Exercise objective - Whenever a line in the listing contains "Zeitung", copy that line.

BEGIN Records for the task

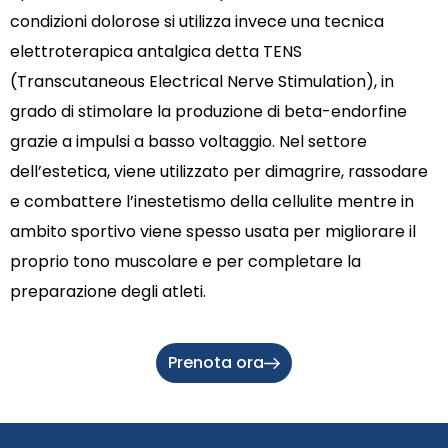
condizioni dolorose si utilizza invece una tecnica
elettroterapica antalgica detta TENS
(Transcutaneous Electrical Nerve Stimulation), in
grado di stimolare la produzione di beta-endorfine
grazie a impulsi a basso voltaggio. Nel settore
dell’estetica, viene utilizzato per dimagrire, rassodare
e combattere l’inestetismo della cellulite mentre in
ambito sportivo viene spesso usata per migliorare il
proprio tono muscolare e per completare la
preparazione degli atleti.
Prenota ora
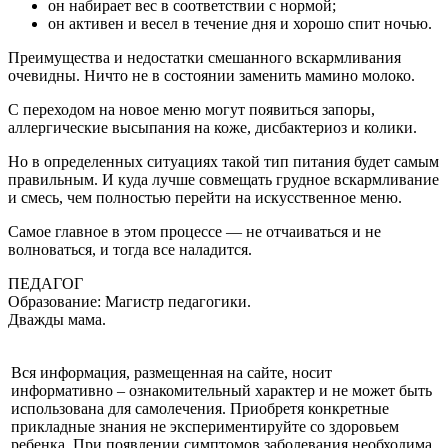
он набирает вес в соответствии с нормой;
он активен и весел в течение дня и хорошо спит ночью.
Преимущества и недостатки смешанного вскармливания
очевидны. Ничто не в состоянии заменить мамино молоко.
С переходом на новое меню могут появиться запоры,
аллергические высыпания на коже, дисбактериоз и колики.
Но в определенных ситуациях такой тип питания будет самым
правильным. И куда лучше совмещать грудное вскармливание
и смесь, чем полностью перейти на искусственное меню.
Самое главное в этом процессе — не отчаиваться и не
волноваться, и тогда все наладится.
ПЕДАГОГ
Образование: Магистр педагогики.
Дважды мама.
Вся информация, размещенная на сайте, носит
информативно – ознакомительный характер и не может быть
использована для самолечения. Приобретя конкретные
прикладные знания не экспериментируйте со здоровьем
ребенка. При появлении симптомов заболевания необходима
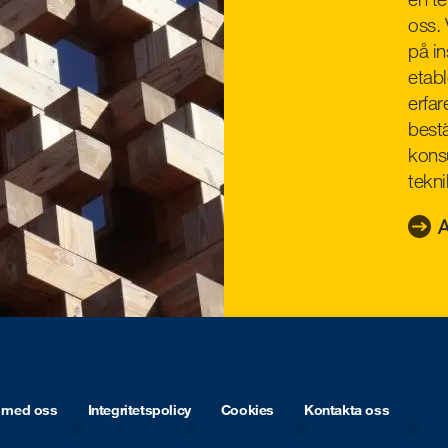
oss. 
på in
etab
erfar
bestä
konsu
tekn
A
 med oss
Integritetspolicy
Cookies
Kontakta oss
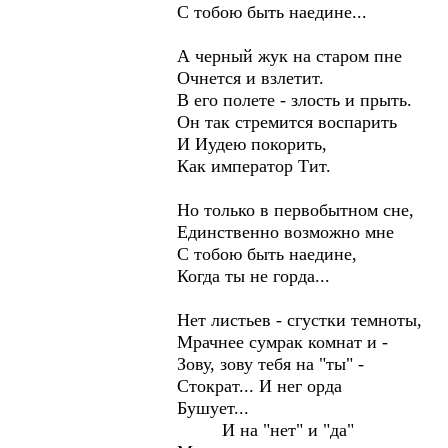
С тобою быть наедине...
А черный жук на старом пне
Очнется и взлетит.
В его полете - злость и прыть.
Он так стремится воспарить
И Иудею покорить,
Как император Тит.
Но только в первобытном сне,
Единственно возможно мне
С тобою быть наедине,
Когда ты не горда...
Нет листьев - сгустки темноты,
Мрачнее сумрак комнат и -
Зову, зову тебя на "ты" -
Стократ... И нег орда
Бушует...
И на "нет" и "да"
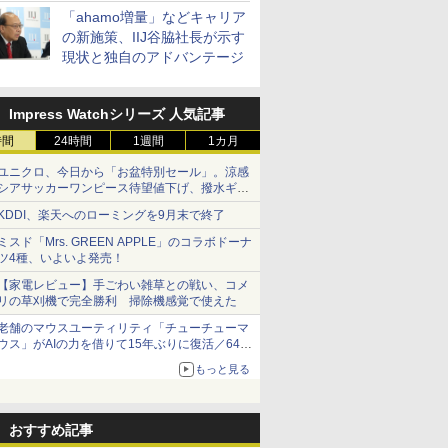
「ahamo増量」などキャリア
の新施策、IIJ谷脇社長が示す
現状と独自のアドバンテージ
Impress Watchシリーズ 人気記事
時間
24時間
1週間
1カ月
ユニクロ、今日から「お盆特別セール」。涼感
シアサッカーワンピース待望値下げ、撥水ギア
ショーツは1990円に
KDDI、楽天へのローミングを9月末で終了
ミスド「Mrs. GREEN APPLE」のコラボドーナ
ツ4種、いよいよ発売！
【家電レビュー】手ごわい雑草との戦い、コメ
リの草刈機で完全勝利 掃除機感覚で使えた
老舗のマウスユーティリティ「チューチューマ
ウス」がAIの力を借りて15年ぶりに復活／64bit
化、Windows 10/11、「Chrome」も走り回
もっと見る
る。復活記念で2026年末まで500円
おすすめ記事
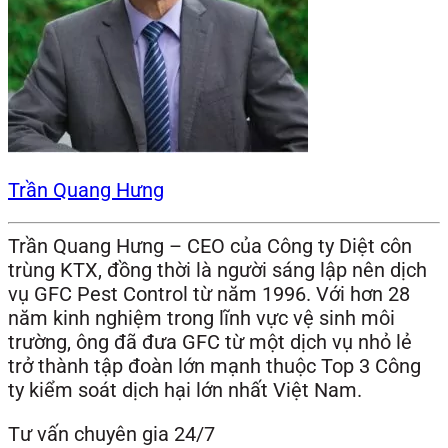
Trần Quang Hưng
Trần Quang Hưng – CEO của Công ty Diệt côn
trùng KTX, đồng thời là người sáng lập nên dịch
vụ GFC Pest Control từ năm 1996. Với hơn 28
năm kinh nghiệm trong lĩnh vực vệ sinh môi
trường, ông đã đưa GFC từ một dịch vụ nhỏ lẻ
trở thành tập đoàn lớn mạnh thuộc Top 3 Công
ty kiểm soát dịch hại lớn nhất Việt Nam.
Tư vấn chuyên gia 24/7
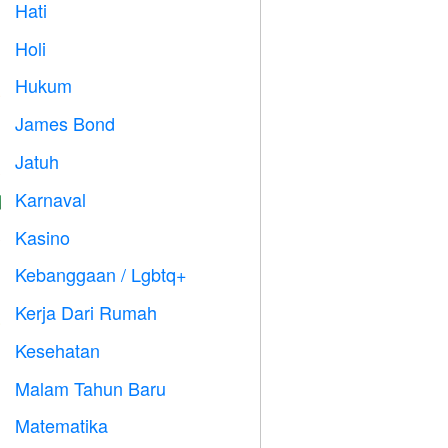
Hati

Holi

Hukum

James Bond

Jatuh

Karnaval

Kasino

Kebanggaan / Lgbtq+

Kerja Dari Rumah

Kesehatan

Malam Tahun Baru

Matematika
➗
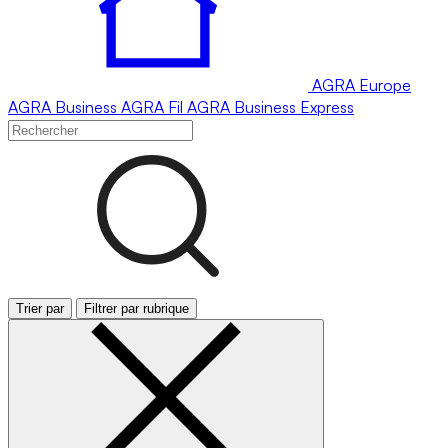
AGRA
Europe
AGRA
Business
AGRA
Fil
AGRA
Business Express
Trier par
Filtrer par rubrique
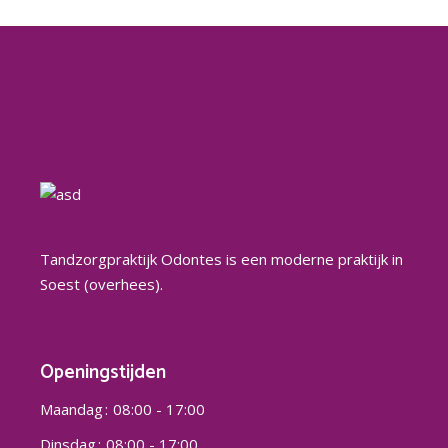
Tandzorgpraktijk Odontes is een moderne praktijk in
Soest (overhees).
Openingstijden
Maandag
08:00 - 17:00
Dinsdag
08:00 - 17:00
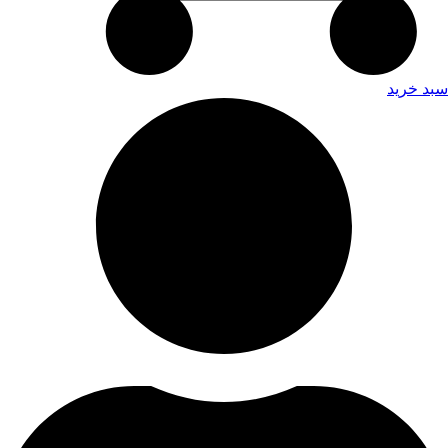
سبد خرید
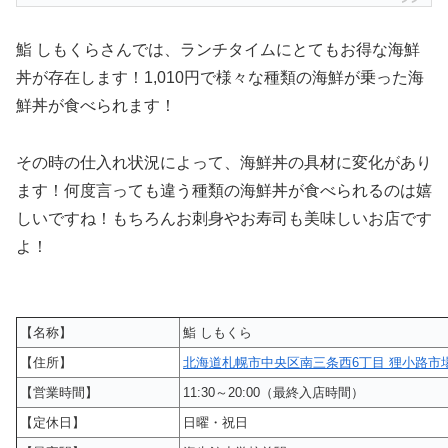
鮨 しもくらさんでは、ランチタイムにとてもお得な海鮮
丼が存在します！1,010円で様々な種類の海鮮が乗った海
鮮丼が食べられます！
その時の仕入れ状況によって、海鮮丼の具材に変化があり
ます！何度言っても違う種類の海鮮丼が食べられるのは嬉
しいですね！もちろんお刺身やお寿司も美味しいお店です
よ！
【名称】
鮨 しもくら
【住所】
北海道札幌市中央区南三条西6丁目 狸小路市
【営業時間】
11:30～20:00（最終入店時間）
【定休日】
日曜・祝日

END Records for the task
BEGIN Records for the task

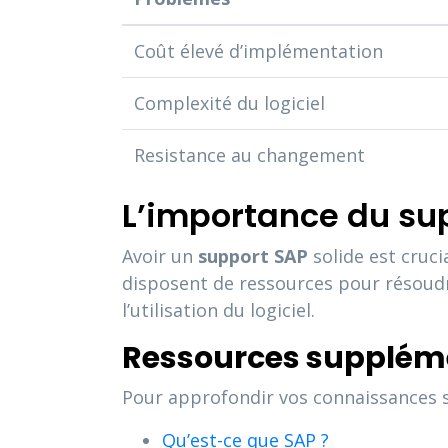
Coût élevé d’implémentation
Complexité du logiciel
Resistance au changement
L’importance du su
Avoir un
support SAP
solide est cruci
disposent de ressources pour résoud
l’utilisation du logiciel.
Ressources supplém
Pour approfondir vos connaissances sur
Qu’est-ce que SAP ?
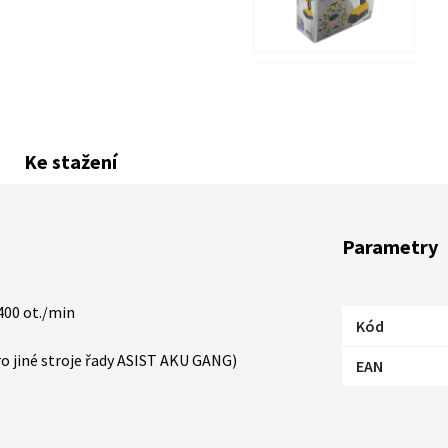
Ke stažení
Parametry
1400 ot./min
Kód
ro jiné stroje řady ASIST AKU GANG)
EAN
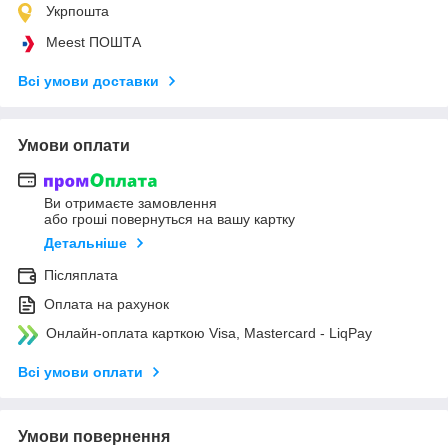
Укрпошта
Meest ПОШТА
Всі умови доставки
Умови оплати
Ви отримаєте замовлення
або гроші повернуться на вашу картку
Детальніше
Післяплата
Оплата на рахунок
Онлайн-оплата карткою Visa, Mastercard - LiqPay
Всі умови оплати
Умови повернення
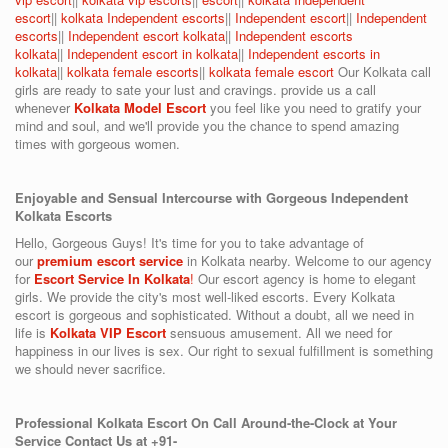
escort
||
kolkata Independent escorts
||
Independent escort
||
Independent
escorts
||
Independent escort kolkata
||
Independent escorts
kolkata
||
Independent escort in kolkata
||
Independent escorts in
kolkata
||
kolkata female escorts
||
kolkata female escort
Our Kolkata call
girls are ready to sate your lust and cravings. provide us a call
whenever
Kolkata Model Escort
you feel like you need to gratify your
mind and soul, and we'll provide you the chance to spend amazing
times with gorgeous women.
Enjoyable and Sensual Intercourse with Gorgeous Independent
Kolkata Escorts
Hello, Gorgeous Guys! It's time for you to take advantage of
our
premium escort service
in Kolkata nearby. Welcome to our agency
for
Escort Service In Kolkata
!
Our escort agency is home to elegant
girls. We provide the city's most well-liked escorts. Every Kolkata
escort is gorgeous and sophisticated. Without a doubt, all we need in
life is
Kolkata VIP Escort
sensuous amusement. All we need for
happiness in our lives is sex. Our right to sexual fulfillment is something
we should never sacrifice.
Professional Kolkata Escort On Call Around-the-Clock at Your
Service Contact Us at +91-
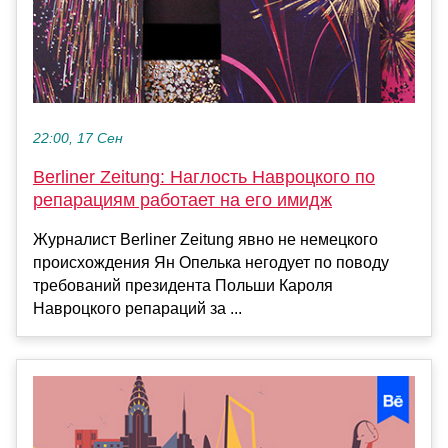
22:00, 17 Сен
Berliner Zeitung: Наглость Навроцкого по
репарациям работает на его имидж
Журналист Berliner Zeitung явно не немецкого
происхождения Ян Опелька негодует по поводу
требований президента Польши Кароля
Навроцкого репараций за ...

END Records for the task
BEGIN Records for the task

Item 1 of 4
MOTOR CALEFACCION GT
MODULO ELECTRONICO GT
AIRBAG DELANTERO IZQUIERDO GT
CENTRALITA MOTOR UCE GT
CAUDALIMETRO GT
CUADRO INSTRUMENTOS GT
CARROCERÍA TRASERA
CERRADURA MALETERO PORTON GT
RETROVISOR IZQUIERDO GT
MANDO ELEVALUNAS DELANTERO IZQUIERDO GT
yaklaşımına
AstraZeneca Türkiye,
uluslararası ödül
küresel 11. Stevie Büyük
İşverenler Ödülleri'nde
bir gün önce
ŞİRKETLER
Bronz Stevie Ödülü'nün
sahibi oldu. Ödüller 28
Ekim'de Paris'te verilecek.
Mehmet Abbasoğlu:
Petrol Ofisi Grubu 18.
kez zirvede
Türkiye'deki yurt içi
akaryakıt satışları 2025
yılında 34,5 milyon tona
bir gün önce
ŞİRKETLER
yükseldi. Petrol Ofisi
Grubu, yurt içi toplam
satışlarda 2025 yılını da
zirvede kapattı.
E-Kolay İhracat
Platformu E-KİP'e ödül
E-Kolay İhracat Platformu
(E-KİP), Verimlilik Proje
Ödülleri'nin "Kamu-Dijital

END Records for the task

Your solution -
Berliner Zeitung: Наглость Навроцкого по
Журналист Berliner Zeitung явно не немецкого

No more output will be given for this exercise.